Reverse Retrospective — Aligning Scrum Team and Scrum Master
TL;DR: The Reverse Retrospective
Are you—as scrum master or agile coach—experiencing more communication kerfuffles with “your” team? Is its speed of improvement stalling? Are you under the impression that the team is slipping back into old habits and patterns? Maybe, it is time to run a reverse retrospective where your share your observations with the team.
Learn how to run a reverse retrospective to realign with your scrum team.
Reverse Retrospective: Framing the Problem—Groundhog Day
As a scrum master or agile coach, you may ask yourself sometimes why it takes your team so long to change direction even with issues under control of the team. This might be a simple technique such as ‘put the Jira task number in red into the upper right corner of its index card, so we have a chance to read it from a distance.’ Or it could be the understanding of fundamental agile practices. For example, that insufficient product backlog refinements will likely cause spill-overs at the end of a sprint, thus endangering meeting the sprint goal.
Such moments of falling behind or not living up to the potential are particularly unfortunate when they repeat themselves. Nothing is more frustrating than a team managing to pin down problems during retrospectives and deciding to take action only to not deliver on those action items. Or, initially changing the situation for the better just to fall back into old patterns after a while slowly.
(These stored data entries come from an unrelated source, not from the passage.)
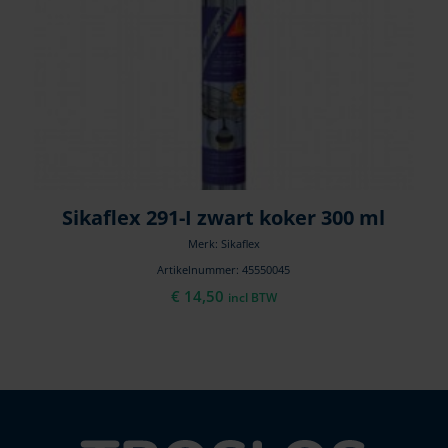
Sikaflex 291-I zwart koker 300 ml
Merk: Sikaflex
Artikelnummer: 45550045
€
14,50
incl BTW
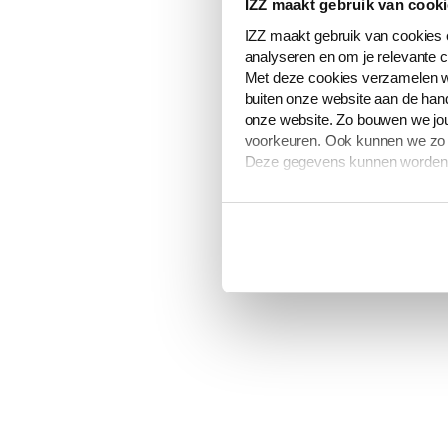
IZZ maakt gebruik van cook
IZZ maakt gebruik van cookies e
analyseren en om je relevante c
Met deze cookies verzamelen w
buiten onze website aan de hand
onze website. Zo bouwen we jou
voorkeuren. Ook kunnen we zo ge
Deze gegevens kunnen worden g
De volledige lijst van cookies i
verwerken van jouw gegevens om
Je kunt je cookievoorkeuren op
toestemming’ onderaan de pag
Meer informatie over hoe wij o
Wijzigingen in deze cookieverk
It is groundhog day, the agile edition.
Self-Organizing Scrum Teams
One of the problems from a coaching perspective is that self-organizing teams do not form when the scrum master is instructing team members regularly what to do and how to do things, probably even enforcing those “suggestions” at a later stage.
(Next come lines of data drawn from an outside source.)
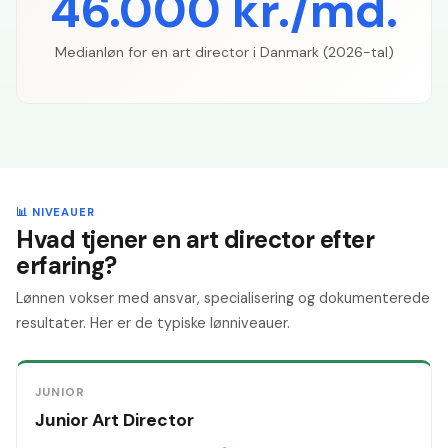
46.000 kr./md.
Medianløn for en art director i Danmark (2026-tal)
📊 NIVEAUER
Hvad tjener en art director efter
erfaring?
Lønnen vokser med ansvar, specialisering og dokumenterede
resultater. Her er de typiske lønniveauer.
JUNIOR
Junior Art Director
Self-organization means that the team takes care of its affairs as autonomy without accountability equals anarchy. (It is what Patty McCord—formerly Netflix—refers to as treating everyone “like fully formed adults.”)
One way out of this dilemma might be a retrospective exercise that aims at realigning the scrum team with the scrum master or agile coach—the reverse retrospective.
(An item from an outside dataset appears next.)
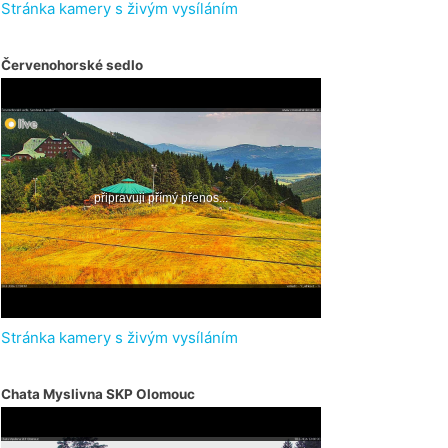
Stránka kamery s živým vysíláním
Červenohorské sedlo
Stránka kamery s živým vysíláním
Chata Myslivna SKP Olomouc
How to Run a Reverse Retrospective
A reverse retrospective combines several techniques from the scrum master toolbox:
- The scrum master creates stickies with issues
- The circles of influence-model by Diana Larsen allows the clustering of issues by team authority
- There is a dot-voting step to identify issues where the scrum team and the scrum master align and—more importantly—do not align
- There is a lean coffee-style discussion based on the dot voting results.
The desired outcome of the reverse retrospective is to confirm that team and coach have the same perspective on the team situation. If the retrospective reveals, that is not the case the ensuing discussion shall overcome these differences and realign the scrum team with the scrum master.